Go back to the shortlist
Boutique Manager of the Year: Equity
Ardevora keeps it nice and simple. It manages four global and UK equity funds by trying to exploit the irrational behaviour of company managers, investors and analysts. Its largest fund, the £584.5 million Ardevora Global Equity Fund, launched in 2011, has returned 20.79% for the year to June 30, compared to its IA Global TR benchmark of 6.68%. Its £291 million Ardevora Global Long-Only Equity Fund, returned 19.76% in the same timeframe versus the same benchmark. Meanwhile, its £150.8 million UK equity fund returned 9.87% compared to its IA UK All Companies benchmark, which recorded a loss of 4.10%. Completing the impressive performance line-up its UK income fund, with some £221.3 million in assets, returned 3.16% compared to its IA UK Equity Income TR benchmark which recorded a loss of 1.82%. The firm was founded in 2010 by fund managers Jeremy Lang and William Pattisson.
Terry Smith set up Fundsmith in 2010 partly in protest at the asset management industry. At the time he said: “If most funds had done well in the past 10 years we probably would not have created Fundsmith. But they haven’t.” Now six years later Smith has certainly proved his point against the mainstream asset management sector. The firm’s Fundsmith Equity Fund, which has swelled to £7.1 billion in assets, returned 31.85 % in the 12 months to June 30 compared to -2.19% for the MSCI World Index. Since the fund’s November 2010 inception it has returned a cumulative 169.3% net of fees, equating to an annualised return of 19.1%. Smith runs a concentrated portfolio of between 20 and 30 stocks which boasts an active share of 93%. He looks to invest in high quality, high certainty and resilient businesses for the long-term. Highlighting this, the year in which most of the companies he invests in were founded was 1912. Smith also set up the Fundsmith Emerging Equities Trust in June 2014. Since inception its net asset value is up 4% and 11.6% for the year to June 30.
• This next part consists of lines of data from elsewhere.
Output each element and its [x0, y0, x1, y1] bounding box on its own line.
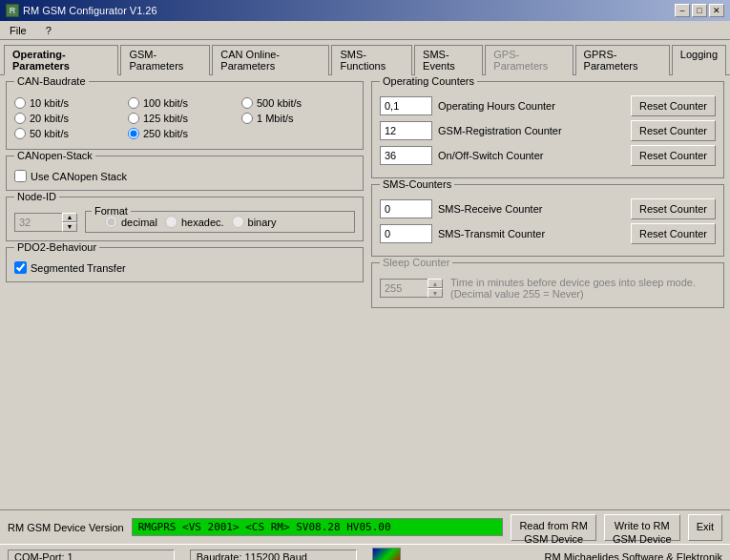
segmented-transfer-checkbox[interactable] [14, 261, 27, 274]
baudrate-125-label: 125 kbit/s [143, 113, 188, 124]
tab-gps-parameters[interactable]: GPS-Parameters [485, 45, 573, 75]
gsm-registration-label: GSM-Registration Counter [438, 125, 625, 136]
baudrate-section: Baudrate: 115200 Baud [190, 550, 357, 561]
company-name: RM Michaelides Software & Elektronik [416, 551, 723, 561]
read-from-device-button[interactable]: Read from RMGSM Device [511, 514, 596, 541]
node-id-spin-buttons: ▲ ▼ [62, 213, 77, 232]
on-off-switch-row: On/Off-Switch Counter Reset Counter [380, 145, 716, 166]
format-binary-label: binary [248, 217, 277, 228]
baudrate-250[interactable]: 250 kbit/s [128, 128, 241, 139]
baudrate-1m-label: 1 Mbit/s [257, 113, 294, 124]
main-content: CAN-Baudrate 10 kbit/s 100 kbit/s 500 kb… [0, 75, 730, 509]
baudrate-50-radio[interactable] [14, 128, 26, 139]
reset-sms-transmit-button[interactable]: Reset Counter [631, 223, 716, 244]
baudrate-125-radio[interactable] [128, 113, 139, 124]
reset-on-off-switch-button[interactable]: Reset Counter [631, 145, 716, 166]
on-off-switch-label: On/Off-Switch Counter [438, 150, 625, 161]
sleep-counter-title: Sleep Counter [380, 257, 452, 268]
format-binary-radio [232, 216, 244, 228]
sms-transmit-input[interactable] [380, 224, 432, 243]
tab-sms-functions[interactable]: SMS-Functions [331, 45, 412, 75]
baudrate-100[interactable]: 100 kbit/s [128, 97, 241, 109]
segmented-transfer-label[interactable]: Segmented Transfer [14, 261, 355, 274]
title-bar: R RM GSM Configurator V1.26 – □ ✕ [0, 0, 730, 21]
minimize-button[interactable]: – [675, 4, 690, 17]
canopen-stack-checkbox[interactable] [14, 170, 27, 182]
baudrate-250-radio[interactable] [128, 128, 139, 139]
maximize-button[interactable]: □ [692, 4, 707, 17]
canopen-stack-group: CANopen-Stack Use CANopen Stack [6, 156, 364, 191]
baudrate-100-label: 100 kbit/s [143, 97, 188, 109]
baudrate-20-radio[interactable] [14, 113, 26, 124]
baudrate-10-label: 10 kbit/s [30, 97, 69, 109]
sms-transmit-row: SMS-Transmit Counter Reset Counter [380, 223, 716, 244]
tab-operating-parameters[interactable]: Operating-Parameters [4, 45, 118, 75]
device-version-value: RMGPRS <VS 2001> <CS RM> SV08.28 HV05.00 [132, 518, 504, 536]
can-baudrate-group: CAN-Baudrate 10 kbit/s 100 kbit/s 500 kb… [6, 81, 364, 150]
tab-can-online-parameters[interactable]: CAN Online-Parameters [212, 45, 329, 75]
baudrate-100-radio[interactable] [128, 97, 139, 109]
reset-sms-receive-button[interactable]: Reset Counter [631, 198, 716, 219]
sleep-counter-hint: Time in minutes before device goes into … [450, 277, 716, 300]
tab-logging[interactable]: Logging [672, 45, 726, 75]
right-panel: Operating Counters Operating Hours Count… [371, 81, 724, 504]
baudrate-50-label: 50 kbit/s [30, 128, 69, 139]
baudrate-50[interactable]: 50 kbit/s [14, 128, 128, 139]
bottom-bar: RM GSM Device Version RMGPRS <VS 2001> <… [0, 509, 730, 544]
operating-hours-input[interactable] [380, 96, 432, 115]
title-bar-text: RM GSM Configurator V1.26 [23, 5, 157, 16]
sms-receive-row: SMS-Receive Counter Reset Counter [380, 198, 716, 219]
reset-gsm-registration-button[interactable]: Reset Counter [631, 120, 716, 141]
can-baudrate-title: CAN-Baudrate [14, 75, 89, 87]
tab-bar: Operating-Parameters GSM-Parameters CAN … [0, 40, 730, 75]
operating-hours-label: Operating Hours Counter [438, 100, 625, 112]
company-logo [372, 548, 401, 561]
format-hexadec-radio [165, 216, 177, 228]
canopen-stack-label: Use CANopen Stack [31, 171, 127, 182]
left-panel: CAN-Baudrate 10 kbit/s 100 kbit/s 500 kb… [6, 81, 364, 504]
baudrate-1m-radio[interactable] [241, 113, 253, 124]
gsm-registration-input[interactable] [380, 121, 432, 140]
baudrate-10-radio[interactable] [14, 97, 26, 109]
sms-receive-label: SMS-Receive Counter [438, 203, 625, 215]
pdo2-behaviour-group: PDO2-Behaviour Segmented Transfer [6, 247, 364, 282]
format-hexadec: hexadec. [165, 216, 224, 228]
baudrate-125[interactable]: 125 kbit/s [128, 113, 241, 124]
app-icon: R [6, 4, 19, 17]
format-decimal-radio [105, 216, 117, 228]
pdo2-behaviour-title: PDO2-Behaviour [14, 241, 99, 253]
baudrate-20[interactable]: 20 kbit/s [14, 113, 128, 124]
sms-counters-title: SMS-Counters [380, 178, 454, 190]
baudrate-10[interactable]: 10 kbit/s [14, 97, 128, 109]
menu-help[interactable]: ? [40, 23, 57, 38]
sms-counters-group: SMS-Counters SMS-Receive Counter Reset C… [371, 184, 724, 257]
format-binary: binary [232, 216, 277, 228]
baudrate-1m[interactable]: 1 Mbit/s [241, 113, 355, 124]
tab-gsm-parameters[interactable]: GSM-Parameters [120, 45, 210, 75]
sleep-counter-up-button: ▲ [428, 279, 443, 288]
write-to-device-button[interactable]: Write to RMGSM Device [604, 514, 680, 541]
reset-operating-hours-button[interactable]: Reset Counter [631, 95, 716, 116]
node-id-down-button: ▼ [62, 222, 77, 232]
format-box: Format decimal hexadec. binary [85, 211, 355, 233]
exit-button[interactable]: Exit [688, 514, 722, 541]
canopen-stack-title: CANopen-Stack [14, 150, 95, 161]
format-decimal: decimal [105, 216, 157, 228]
baudrate-500-radio[interactable] [241, 97, 253, 109]
format-decimal-label: decimal [121, 217, 157, 228]
baudrate-20-label: 20 kbit/s [30, 113, 69, 124]
operating-hours-row: Operating Hours Counter Reset Counter [380, 95, 716, 116]
sms-receive-input[interactable] [380, 199, 432, 218]
close-button[interactable]: ✕ [709, 4, 724, 17]
menu-bar: File ? [0, 21, 730, 40]
baudrate-500[interactable]: 500 kbit/s [241, 97, 355, 109]
format-radios: decimal hexadec. binary [105, 216, 346, 228]
segmented-transfer-text: Segmented Transfer [31, 262, 126, 274]
canopen-stack-checkbox-label[interactable]: Use CANopen Stack [14, 170, 355, 182]
tab-sms-events[interactable]: SMS-Events [414, 45, 483, 75]
tab-gprs-parameters[interactable]: GPRS-Parameters [575, 45, 670, 75]
gsm-registration-row: GSM-Registration Counter Reset Counter [380, 120, 716, 141]
on-off-switch-input[interactable] [380, 146, 432, 165]
menu-file[interactable]: File [4, 23, 32, 38]
baudrate-text: Baudrate: 115200 Baud [197, 551, 307, 561]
The clear winner of 2015’s boutique manager of the year category, Lindsell Train has continued doing what it does best – making money for its investors. Its £2.4 billion UK equity fund returned 6.6% in the year to June 30, 2016 compared to the FTSE All Share Index which delivered 2.2%. Its £1.6 billion global equity fund returned 18% in the same timeframe compared to the MSCI World Index which recorded 14.4%. Its other equity fund, its £84 million Japanese equity fund lost 7.9% in the period, however this still compares favourably to the 22% loss recorded by the fund’s benchmark. The Lindsell Train Investment Trust has seen its net asset value increase by 20.8% in the 12-month period, compared to the MSCI World Index increasing by 14.4%. The firm’s three investment principles are to run client money as it would its own, align its interests alongside its clients and to take the long view. The London-based firm was founded by Michael Lindsell and Nick Train, formerly of GT Management, in 2000.
Sanlam FOUR Investments
Sanlam FOUR has quietly gone about establishing itself as an exceptionally competent boutique equity manager. Founded by its chief executive Derrick Dunne alongside three ex-Schroders UK equities managers in 2006, the £4.8 billion fund manager, which does not impose an overall house style, has continued to build out its fund strategies. In particular, its global and recently launched US equity funds are already clocking up robust performance figures. The £95.3 million Stable Global Equity fund, set up in 2012, returned 3.5% in the year ended May 31, and positioned well for Brexit, posting 17.8% for the year ended June 30, well ahead of its CPI+6% target. The fund has also delivered an annualised return of 15.3% since inception, significantly eclipsing its target which has produced 6.7%. In similar fashion, its US Dividend Income fund, launched in December 2014, has returned 29% in sterling terms in the same 12-month period, while the MSCI North America index has generated 20%. The strategy, managed by Adour Sarkissian, had attracted assets of £96.6 million by June 30. In December 2014, Dunne and his team sold a majority stake in the firm to South African financial services group Sanlam.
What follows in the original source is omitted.